Kinda interesting that they did not see at 700 - 800cfs that this "thing" would be a beater hole..... Many of us who boat that section regularly sure had a strong suspicion that it would turn into just what it did. 

As far as running it I dont think the AHRA should be able to or even can tell privates that they cant run any section on the Arkansas River. It seems the AHRA wants to shut down a lot of the Ark to boating over the past few months. 

Or again the AHRA is planning on shutting down complete sections that have been historically boated (above Twin Lakes) just due to the whim of some well connected fishermen and now they want a indefinite closure for private boaters around Buena Vista??? Come on - limit the commercials and leave the section open to private boaters. The same way it should be above Twin Lakes.. 

Private boaters should be able to and should plan to boat the section. Plain and simple or this is a slippery slope that private boaters need to stand up to or the AHRA "closures" will get more arbitrary and no doubt bigger over the next few years..

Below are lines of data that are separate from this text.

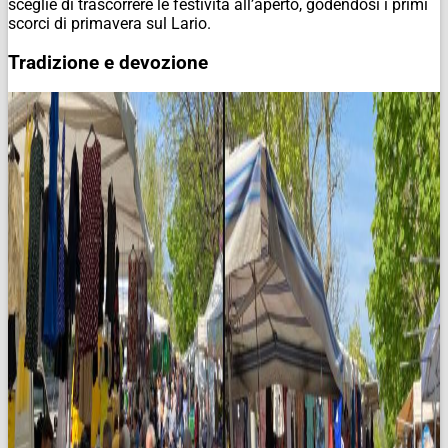
sceglie di trascorrere le festività all’aperto, godendosi i primi
scorci di primavera sul Lario.
Tradizione e devozione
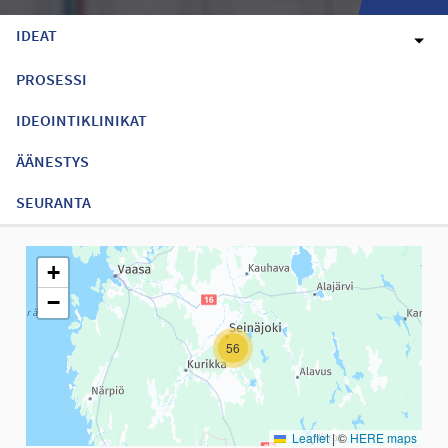
IDEAT
PROSESSI
IDEOINTIKLINIKAT
ÄÄNESTYS
SEURANTA
Seuraavassa elementissä on kartta, joka esittää tämän sivun tiet
+
−
56
Leaflet
|
©
HERE maps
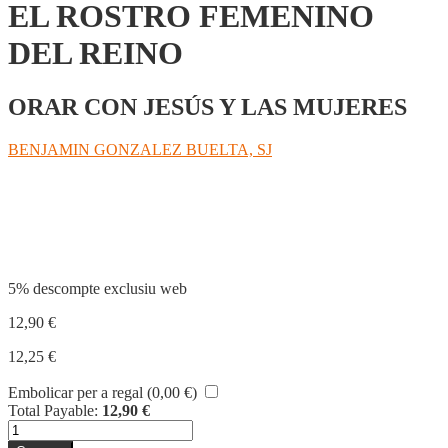
EL ROSTRO FEMENINO
DEL REINO
ORAR CON JESÚS Y LAS MUJERES
BENJAMIN GONZALEZ BUELTA, SJ
Compartir
5% descompte exclusiu web
12,90
€
12,25
€
Embolicar per a regal (
0,00
€
)
Total Payable:
12,90
€
quantitat
de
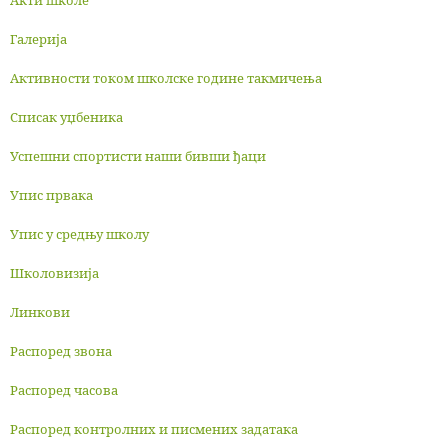
Акти школе
Галерија
Активности током школске године такмичења
Списак уџбеника
Успешни спортисти наши бивши ђаци
Упис првака
Упис у средњу школу
Школовизија
Линкови
Распоред звона
Распоред часова
Распоред контролних и писмених задатака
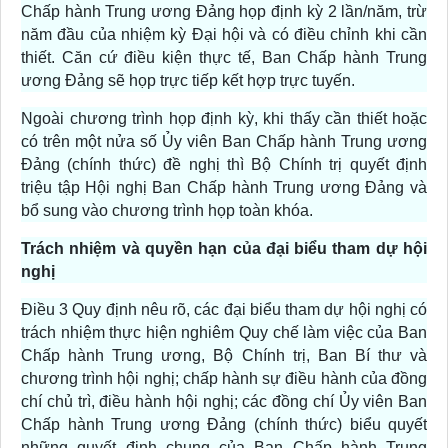
Chấp hành Trung ương Đảng họp định kỳ 2 lần/năm, trừ
năm đầu của nhiệm kỳ Đại hội và có điều chỉnh khi cần
thiết. Căn cứ điều kiện thực tế, Ban Chấp hành Trung
ương Đảng sẽ họp trực tiếp kết hợp trực tuyến.
Ngoài chương trình họp định kỳ, khi thấy cần thiết hoặc
có trên một nửa số Ủy viên Ban Chấp hành Trung ương
Đảng (chính thức) đề nghị thì Bộ Chính trị quyết định
triệu tập Hội nghị Ban Chấp hành Trung ương Đảng và
bổ sung vào chương trình họp toàn khóa.
Trách nhiệm và quyền hạn của đại biểu tham dự hội
nghị
Điều 3 Quy định nêu rõ, các đại biểu tham dự hội nghị có
trách nhiệm thực hiện nghiêm Quy chế làm việc của Ban
Chấp hành Trung ương, Bộ Chính trị, Ban Bí thư và
chương trình hội nghị; chấp hành sự điều hành của đồng
chí chủ trì, điều hành hội nghị; các đồng chí Ủy viên Ban
Chấp hành Trung ương Đảng (chính thức) biểu quyết
những quyết định chung của Ban Chấp hành Trung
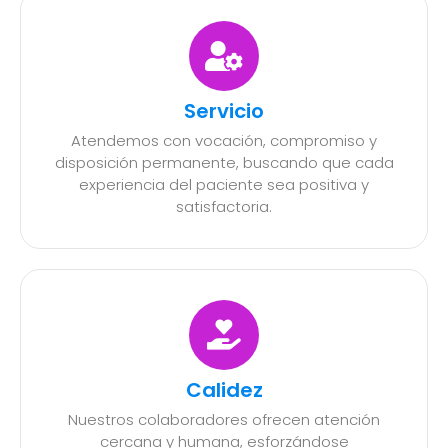
Servicio
Atendemos con vocación, compromiso y
disposición permanente, buscando que cada
experiencia del paciente sea positiva y
satisfactoria.
Calidez
Nuestros colaboradores ofrecen atención
cercana y humana, esforzándose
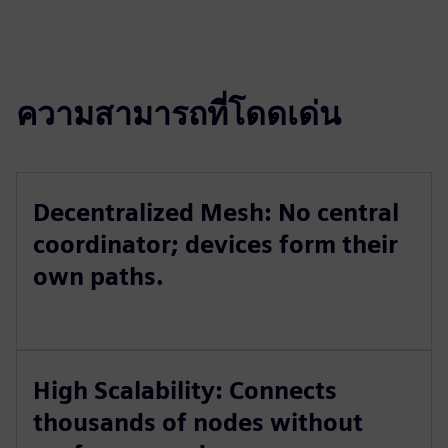
ความสามารถที่โดดเด่น
Decentralized Mesh: No central
coordinator; devices form their
own paths.
High Scalability: Connects
thousands of nodes without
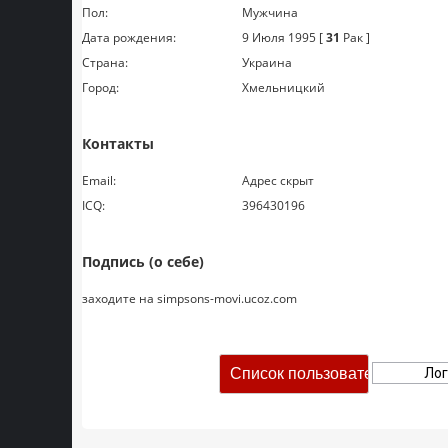
Пол:
Мужчина
Дата рождения:
9 Июля 1995 [
31
Рак ]
Страна:
Украина
Город:
Хмельницкий
Контакты
Email:
Адрес скрыт
ICQ:
396430196
Подпись (о себе)
заходите на simpsons-movi.ucoz.com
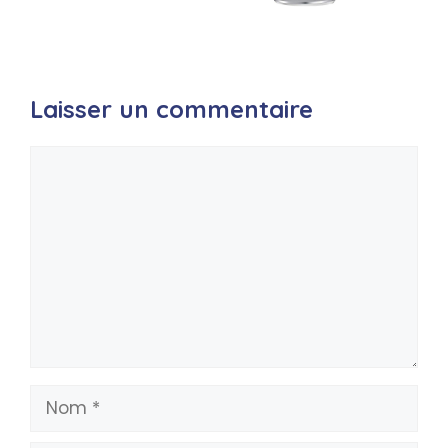
Laisser un commentaire
Commentaire
Nom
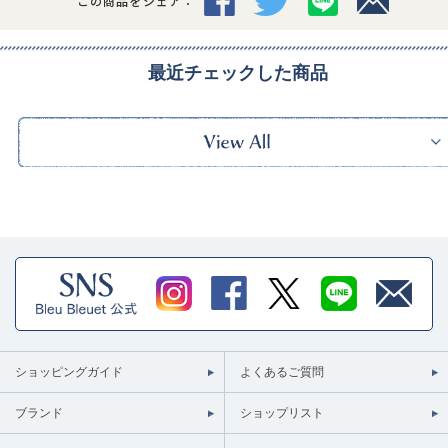
この商品をシェア：
最近チェックした商品
ショッピングガイド
よくあるご質問
ブランド
ショップリスト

Yea this is a epic fail or a great example of a bureaucracy boondoggle...


----------



## Andy H.

Well it looks like the AHRA screwed up the design on the boat chute but I'd expect someone's hearing from them on the fact it turned into a boat eater. Hopefully they'll get if fixed next winter and it'll make the section boatable at all levels.

I agree that they should open it to privates but sure wouldn't want to do that swim in that boogie water below it. 

Yeah, it's a drag that they didn't get it right, but at least they tried to do something boater-friendly when they rebuilt the diversion. I'd bet they get an earful from the outfitters, especially the ones that frequent that stretch.


----------



## Jahve

Andy H. said:


> Well it looks like the AHRA screwed up the design on the boat chute but I'd expect someone's hearing from them on the fact it turned into a boat eater. Hopefully they'll get if fixed next winter and it'll make the section boatable at all levels.
> 
> I agree that they should open it to privates but sure wouldn't want to do that swim in that boogie water below it.
> 
> Yeah, it's a drag that they didn't get it right, but at least they tried to do something boater-friendly when they rebuilt the diversion. I'd bet they get an earful from the outfitters, especially the ones that frequent that stretch.



Yea I would imagine that they will hear it but have to respectfully disagree with that they made this change for boaters as that was never the intention - well other than to get $ to do it... 

The #1 priority was the fix so the head to the ditch would work. Might be why they poured in all that concrete to literally separate the river into 2 channels. So the ditch was the first priority this it totally understandable.

The #2 priority was the fish ladder that made the work significantly more difficult to get something mellow. So the fish were the 2nd most focused on priority. 

The #3 priority was not to disturb the private land other than the land that is the boat chute. The AHRA owns most of this land. They had to be careful as well about the surrounding private property. 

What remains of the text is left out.